■ YOUR GOAL
Each record below should be printed exactly as it was written.

■ MATERIAL SUPPLIED

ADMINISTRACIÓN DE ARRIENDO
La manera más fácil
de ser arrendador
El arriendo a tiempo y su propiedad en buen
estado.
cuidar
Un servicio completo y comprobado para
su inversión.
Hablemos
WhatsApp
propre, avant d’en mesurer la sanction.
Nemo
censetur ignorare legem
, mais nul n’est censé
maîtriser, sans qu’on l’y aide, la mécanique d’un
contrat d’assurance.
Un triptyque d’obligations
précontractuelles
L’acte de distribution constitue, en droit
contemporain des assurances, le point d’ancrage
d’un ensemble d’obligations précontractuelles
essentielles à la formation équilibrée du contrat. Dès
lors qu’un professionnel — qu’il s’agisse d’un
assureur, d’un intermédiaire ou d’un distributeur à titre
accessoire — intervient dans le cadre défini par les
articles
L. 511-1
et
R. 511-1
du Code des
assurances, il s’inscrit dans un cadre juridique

■ THE COMPLETED TASK
ADMINISTRACIÓN DE ARRIENDO
La manera más fácil
de ser arrendador
El arriendo a tiempo y su propiedad en buen
estado.
cuidar
Un servicio completo y comprobado para
su inversión.
Hablemos
WhatsApp
propre, avant d’en mesurer la sanction.
Nemo
censetur ignorare legem
, mais nul n’est censé
maîtriser, sans qu’on l’y aide, la mécanique d’un
contrat d’assurance.
Un triptyque d’obligations
précontractuelles
L’acte de distribution constitue, en droit
contemporain des assurances, le point d’ancrage
d’un ensemble d’obligations précontractuelles
essentielles à la formation équilibrée du contrat. Dès
lors qu’un professionnel — qu’il s’agisse d’un
assureur, d’un intermédiaire ou d’un distributeur à titre
accessoire — intervient dans le cadre défini par les
articles
L. 511-1
et
R. 511-1
du Code des
assurances, il s’inscrit dans un cadre juridique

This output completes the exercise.